▸ Stored data:
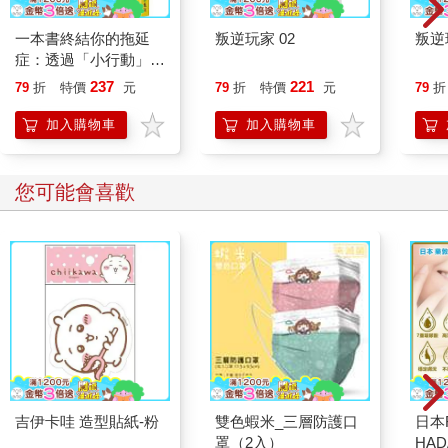
稱「我昨天睡了你的女朋友」，也必定是他的謊話之一。……愈
是往下思索，B君的腦筋愈是混亂打結。
一本書終結你的拖延
叛逆玩家 02
叛逆
「假如女友露出開心的表情，我會心生狐疑；可即使她表現
症：透過「小行動」打
出生氣的模樣，我還是覺得其中必有玄機……我已經不曉得到底
開大腦的行動開關，懶
237
221
79
折
特價
元
79
折
特價
元
79
折
該怎麼判斷才對了啦！」
人也能變身「行動派」
於是，A君的祕辛就永遠不會被揭穿。這正是由於他既愛說
的37個科學方法
加入購物車
加入購物車
謊、又很小氣，還喜歡搶朋友的女友，同時兼具了三個不道德的
要項，得以全身而退。若是A君缺少這其中任何一項，這個計畫恐
怕就無法如此圓滿了。
您可能會喜歡
假設有位公務員，既好色、又壞心眼、還很粗暴，他應該沒
什麼機會中飽私囊。因為行賄的商人唯恐他動粗壞了事，絕不敢
輕易和他接觸。
如果想要引誘某人墮落，通常必須百分之百利用受誘者的善
良。因此，盡可能減少自己的善良秉性，正是不致受到誘惑的不
二法門。
（未完待續）
吉伊卡哇 造型貼紙-粉
雙色蝦米_三層防護口
日本
罩（2入）
HA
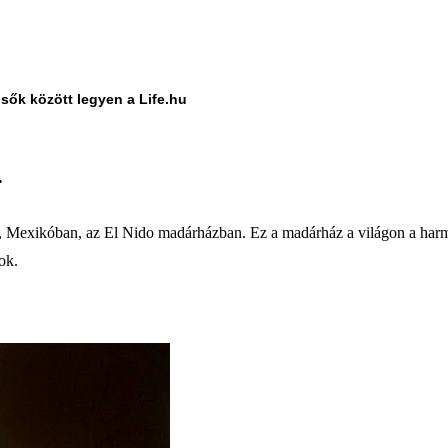
lsők között legyen a Life.hu
.
n, Mexikóban, az El Nido madárházban. Ez a madárház a világon a harm
ok.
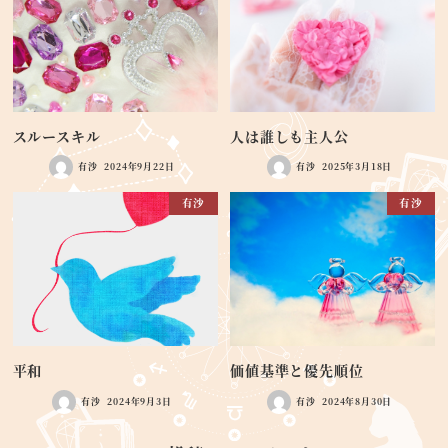
スルースキル
人は誰しも主人公
有沙
2024年9月22日
有沙
2025年3月18日
有沙
有沙
平和
価値基準と優先順位
有沙
2024年9月3日
有沙
2024年8月30日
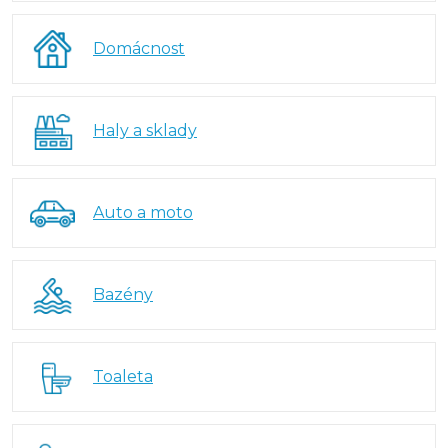
Domácnost
Haly a sklady
Auto a moto
Bazény
Toaleta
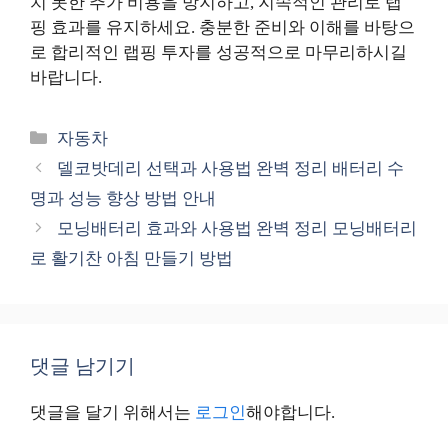
치 못한 추가 비용을 방지하고, 지속적인 관리로 랩
핑 효과를 유지하세요. 충분한 준비와 이해를 바탕으
로 합리적인 랩핑 투자를 성공적으로 마무리하시길
바랍니다.
카
자동차
테
델코밧데리 선택과 사용법 완벽 정리 배터리 수
고
명과 성능 향상 방법 안내
리
모닝배터리 효과와 사용법 완벽 정리 모닝배터리
로 활기찬 아침 만들기 방법
댓글 남기기
댓글을 달기 위해서는
로그인
해야합니다.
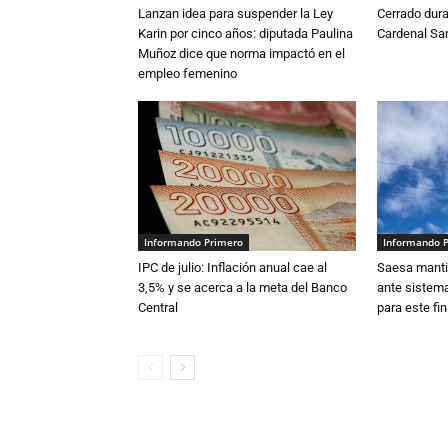
Lanzan idea para suspender la Ley
Cerrado dura
Karin por cinco años: diputada Paulina
Cardenal S
Muñoz dice que norma impactó en el
empleo femenino
Informando Primero
Informando 
IPC de julio: Inflación anual cae al
Saesa mantie
3,5% y se acerca a la meta del Banco
ante sistema
Central
para este fi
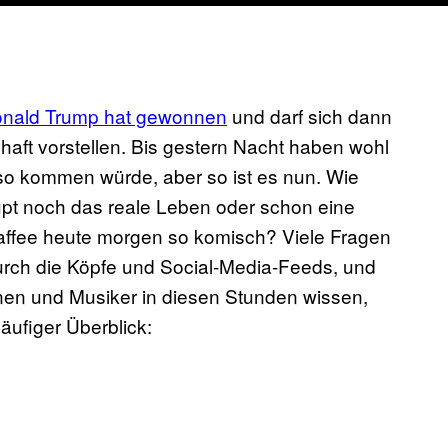
nald Trump hat gewonnen
​ und darf sich dann
aft vorstellen. Bis gestern Nacht haben wohl
 so kommen würde, aber so ist es nun. Wie
haupt noch das reale Leben oder schon eine
affee heute morgen so komisch? Viele Fragen
ch die Köpfe und Social-Media-Feeds, und
nen und Musiker in diesen Stunden wissen,
ufiger Überblick:​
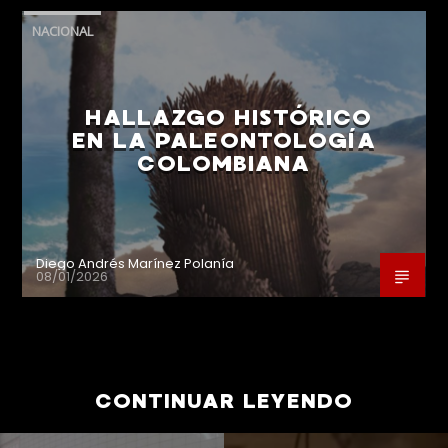
NACIONAL
HALLAZGO HISTÓRICO
EN LA PALEONTOLOGÍA
COLOMBIANA
Diego Andrés Marínez Polanía
08/01/2026
CONTINUAR LEYENDO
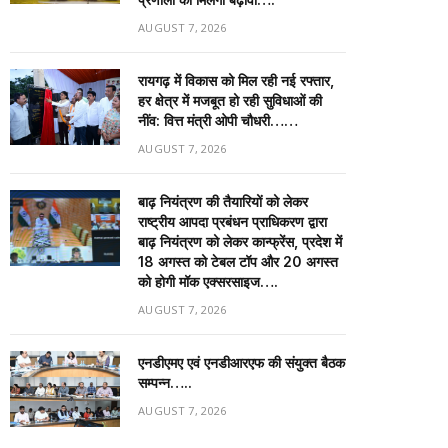
AUGUST 7, 2026
रायगढ़ में विकास को मिल रही नई रफ्तार,
हर क्षेत्र में मजबूत हो रही सुविधाओं की
नींव: वित्त मंत्री ओपी चौधरी……
AUGUST 7, 2026
बाढ़ नियंत्रण की तैयारियों को लेकर
राष्ट्रीय आपदा प्रबंधन प्राधिकरण द्वारा
बाढ़ नियंत्रण को लेकर कान्फ्रेंस, प्रदेश में
18 अगस्त को टेबल टॉप और 20 अगस्त
को होगी मॉक एक्सरसाइज….
AUGUST 7, 2026
एनडीएमए एवं एनडीआरएफ की संयुक्त बैठक
सम्पन्न…..
AUGUST 7, 2026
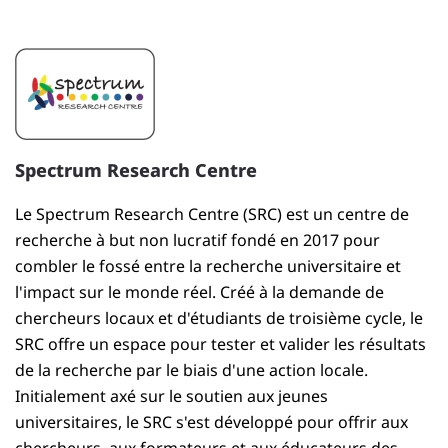
Spectrum Research Centre
Le Spectrum Research Centre (SRC) est un centre de
recherche à but non lucratif fondé en 2017 pour
combler le fossé entre la recherche universitaire et
l'impact sur le monde réel. Créé à la demande de
chercheurs locaux et d'étudiants de troisième cycle, le
SRC offre un espace pour tester et valider les résultats
de la recherche par le biais d'une action locale.
Initialement axé sur le soutien aux jeunes
universitaires, le SRC s'est développé pour offrir aux
chercheurs, aux formateurs et aux éducateurs des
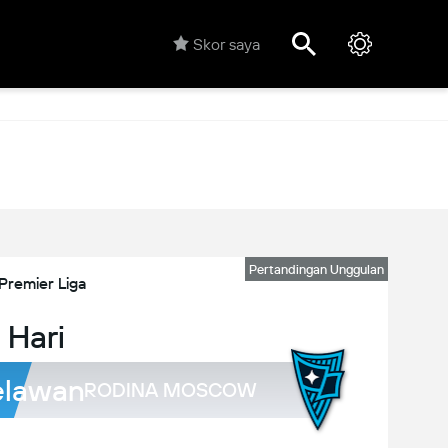
Skor saya
Pertandingan Unggulan
Premier Liga
 Hari
lawan
RODINA MOSCOW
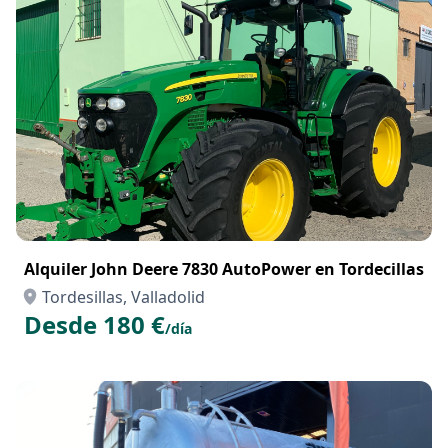
Alquiler John Deere 7830 AutoPower en Tordecillas
Tordesillas, Valladolid
Desde 180 €
/día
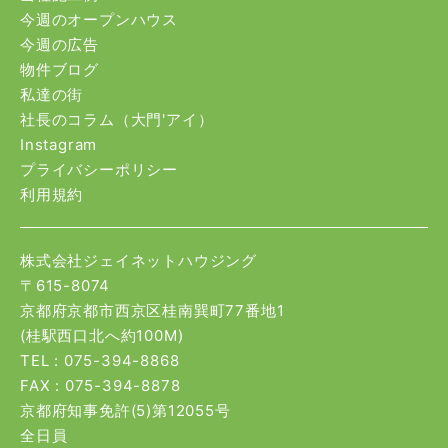
今週のオープンハウス
今週の広告
物件ブログ
私達の街
社長のコラム（大門'アイ）
Instagram
プライバシーポリシー
利用規約
株式会社ジェイネットハウジング
〒615-8074
京都府京都市西京区桂南巽町77番地1
(桂駅西口北へ約100M)
TEL :
075-394-8868
FAX : 075-394-8878
京都府知事免許(5)第12055号
全日員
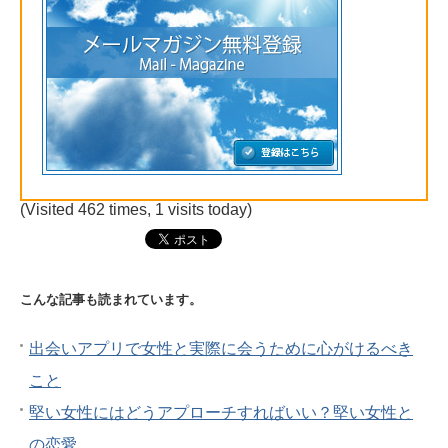
(Visited 462 times, 1 visits today)
こんな記事も読まれています。
出会いアプリで女性と実際に会うために心がけるべき
こと
堅い女性にはどうアプローチすればいい？堅い女性と
の恋愛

▸ The problem: Your task is to reproduce exactly the lines from the one with "IPC de julio: Inflación anual cae al" to the end of the material, both included, with the pictures left out.

▸ Answer to this task:
IPC de julio: Inflación anual cae al
Saesa mantie
3,5% y se acerca a la meta del Banco
ante sistema
Central
para este fi
nald Trump hat gewonnen
​ und darf sich dann
aft vorstellen. Bis gestern Nacht haben wohl
 so kommen würde, aber so ist es nun. Wie
haupt noch das reale Leben oder schon eine
affee heute morgen so komisch? Viele Fragen
ch die Köpfe und Social-Media-Feeds, und
nen und Musiker in diesen Stunden wissen,
ufiger Überblick:​
NACIONAL
HALLAZGO HISTÓRICO
EN LA PALEONTOLOGÍA
COLOMBIANA
Diego Andrés Marínez Polanía
08/01/2026
CONTINUAR LEYENDO
AUGUST 7, 2026
रायगढ़ में विकास को मिल रही नई रफ्तार,
हर क्षेत्र में मजबूत हो रही सुविधाओं की
नींव: वित्त मंत्री ओपी चौधरी……
AUGUST 7, 2026
बाढ़ नियंत्रण की तैयारियों को लेकर
राष्ट्रीय आपदा प्रबंधन प्राधिकरण द्वारा
बाढ़ नियंत्रण को लेकर कान्फ्रेंस, प्रदेश में
18 अगस्त को टेबल टॉप और 20 अगस्त
को होगी मॉक एक्सरसाइज….
AUGUST 7, 2026
एनडीएमए एवं एनडीआरएफ की संयुक्त बैठक
सम्पन्न…..
AUGUST 7, 2026
Spectrum Research Centre
Le Spectrum Research Centre (SRC) est un centre de
recherche à but non lucratif fondé en 2017 pour
combler le fossé entre la recherche universitaire et
l'impact sur le monde réel. Créé à la demande de
chercheurs locaux et d'étudiants de troisième cycle, le
SRC offre un espace pour tester et valider les résultats
de la recherche par le biais d'une action locale.
Initialement axé sur le soutien aux jeunes
universitaires, le SRC s'est développé pour offrir aux
chercheurs, aux formateurs et aux éducateurs des
Skor saya
Pertandingan Unggulan
Premier Liga
 Hari
lawan
RODINA MOSCOW
Alquiler John Deere 7830 AutoPower en Tordecillas
Tordesillas, Valladolid
Desde 180 €
/día
今週のオープンハウス
今週の広告
物件ブログ
私達の街
社長のコラム（大門'アイ）
Instagram
プライバシーポリシー
利用規約
株式会社ジェイネットハウジング
〒615-8074
京都府京都市西京区桂南巽町77番地1
(桂駅西口北へ約100M)
TEL :
075-394-8868
FAX : 075-394-8878
京都府知事免許(5)第12055号
全日員
(Visited 462 times, 1 visits today)
こんな記事も読まれています。
出会いアプリで女性と実際に会うために心がけるべき
こと
堅い女性にはどうアプローチすればいい？堅い女性と
の恋愛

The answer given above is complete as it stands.